Question

Galileo writes that for angles of projection of a projectile at angle $\left( {45 + a} \right)$ and $\left( {45 - a} \right)$, the horizontal ranges described by the projectile are in the ratio of:
A. $2:1$
B. $1:2$
C. $1:1$
D. $2:3$

Answer 1

Hint: Here first we have to find the range for $\left( {45 + a} \right)$ using the range formula and then we have to find the range for $\left( {45 - a} \right)$. At last we can find the ratio of the ranges with the values.

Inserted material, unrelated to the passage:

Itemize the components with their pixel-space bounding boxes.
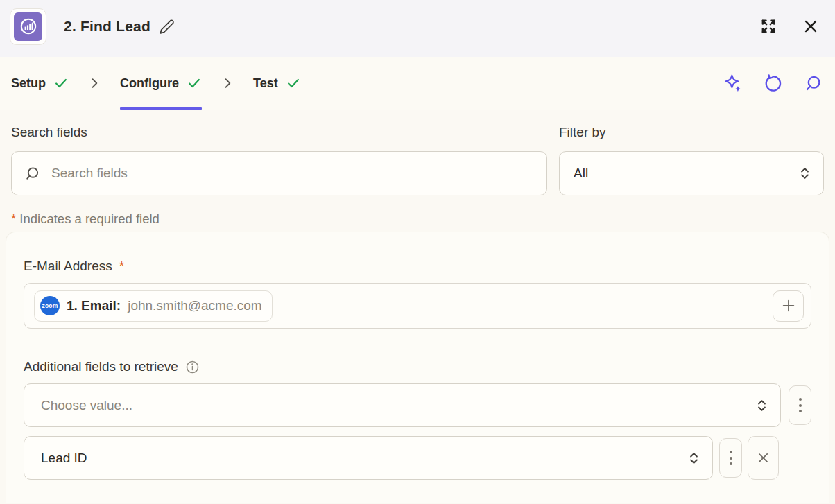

Complete step by step answer:
Projectile is a body tossed into the vertical plane with an initial velocity and then travels in two dimensions without being driven by any piston or gasoline under the motion of gravity alone. Its acceleration is considered the acceleration of projectiles. A Projectile’s course is called its trajectory.
Projectile motion is a two-dimensional motion case. Any two-dimensional motion case can be resolved into two instances of one-dimensional motion, one along the x-axis and the other along the y-axis. The two instances can be analysed as two instances of one-dimensional motion. The results of two instances can be compared to see the net effect using vector algebra. Vertical and horizontal motions are totally independent of each other.
The horizontal distance travelled by the projectile motion of the body is called the projectile range.
The formula for range is given below-
Range $ = \dfrac{{{u^2}\sin (2a)}}{g}$, where $u = $initial velocity, $g = $ acceleration due to gravity
Now we find the range for $\left( {45 + a} \right)$

Range (1)
 $
   = \dfrac{{{u^2}\sin \left( {2 \times \left( {45 + a} \right)} \right)}}{g} \\
   = \dfrac{{{u^2}\cos 2a}}{g} \\
$

Now we find the range for $\left( {45 - a} \right)$
Range (2)
  $
   = \dfrac{{{u^2}(90 - 2a)}}{g} \\
   = \dfrac{{{u^2}\cos 2a}}{g} \\
$

Hence, $\dfrac{{{\text{Range(1)}}}}{{{\text{Range(2)}}}} = \dfrac{1}{1} = 1:1$

Note:
Here we have to keep in mind that though the formula for range is the same. But the angle may vary in projectile. In the first case the angle is $\left( {45 + a} \right)$ and in the second case the angle is $\left( {45 - a} \right)$. Also the horizontal range is maximum when the angle of projection is ${45^ \circ }$.